Recent preprint paper from the UK —
Adjusting for patient-level factors, mortality was higher for admissions during periods of high occupancy (>85% occupancy versus the baseline of 45 to 85%) [OR 1.19 (95% posterior credible interval (PCI): 1.00 to 1.44)]. In contrast, mortality was decreased for admissions during periods of low occupancy (<45% relative to the baseline) [OR 0.75 (95% PCI: 0.62 to 0.89)]. [...] The results of this study suggest that survival rates for patients with COVID-19 in intensive care settings appears to deteriorate as the occupancy of (surge capacity) beds compatible with mechanical ventilation (a proxy for operational pressure), increases.
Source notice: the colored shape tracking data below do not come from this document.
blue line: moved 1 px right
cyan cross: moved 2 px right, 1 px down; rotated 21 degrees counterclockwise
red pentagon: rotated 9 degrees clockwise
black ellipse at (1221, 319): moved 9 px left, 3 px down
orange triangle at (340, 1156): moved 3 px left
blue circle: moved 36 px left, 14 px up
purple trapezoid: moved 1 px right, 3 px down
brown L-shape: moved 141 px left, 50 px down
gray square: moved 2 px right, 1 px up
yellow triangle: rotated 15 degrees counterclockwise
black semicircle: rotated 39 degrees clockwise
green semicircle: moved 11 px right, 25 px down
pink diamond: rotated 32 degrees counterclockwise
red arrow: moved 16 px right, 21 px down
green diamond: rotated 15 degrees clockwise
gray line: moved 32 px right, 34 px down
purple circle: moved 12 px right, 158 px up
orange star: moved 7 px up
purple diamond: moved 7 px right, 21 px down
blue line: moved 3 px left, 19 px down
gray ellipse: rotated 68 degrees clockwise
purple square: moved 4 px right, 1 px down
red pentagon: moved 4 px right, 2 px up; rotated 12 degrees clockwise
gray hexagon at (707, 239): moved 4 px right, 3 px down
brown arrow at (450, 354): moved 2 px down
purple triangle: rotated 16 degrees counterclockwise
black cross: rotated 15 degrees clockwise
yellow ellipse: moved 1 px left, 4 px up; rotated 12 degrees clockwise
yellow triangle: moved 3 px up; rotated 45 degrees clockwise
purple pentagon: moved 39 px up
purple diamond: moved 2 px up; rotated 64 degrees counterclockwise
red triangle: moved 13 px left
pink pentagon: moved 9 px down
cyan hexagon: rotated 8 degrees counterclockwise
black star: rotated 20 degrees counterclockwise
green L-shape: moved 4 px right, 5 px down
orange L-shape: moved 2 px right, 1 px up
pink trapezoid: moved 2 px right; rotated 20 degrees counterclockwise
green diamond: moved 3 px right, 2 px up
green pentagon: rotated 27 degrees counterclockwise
Moreover, this risk doesn’t occur above a specific threshold, but rather appears linear; whereby going from 0% occupancy to 100% occupancy increases risk of mortality by 92% [...]As Andrew Kunzmann noted – “To aid interpretation, the difference in risk for a 70-year-old man with no comorbidities being admitted during a period of high versus low occupancy is equivalent to the risk if they were approximately a decade older”.
A recent preprint from China — lots of “long COVID” impact, still:
Fatigue or muscle weakness (63%, 1038 of 1655) and sleep difficulties (26%, 437 of 1655) were the most common symptoms. Anxiety or depression was reported among 23% (367 of 1617) of patients. The proportions of median 6-min walking distance less than the lower limit of the normal range were 24% for those at severity scale 3, 22% for severity scale 4, and 29% for severity scale 5–6.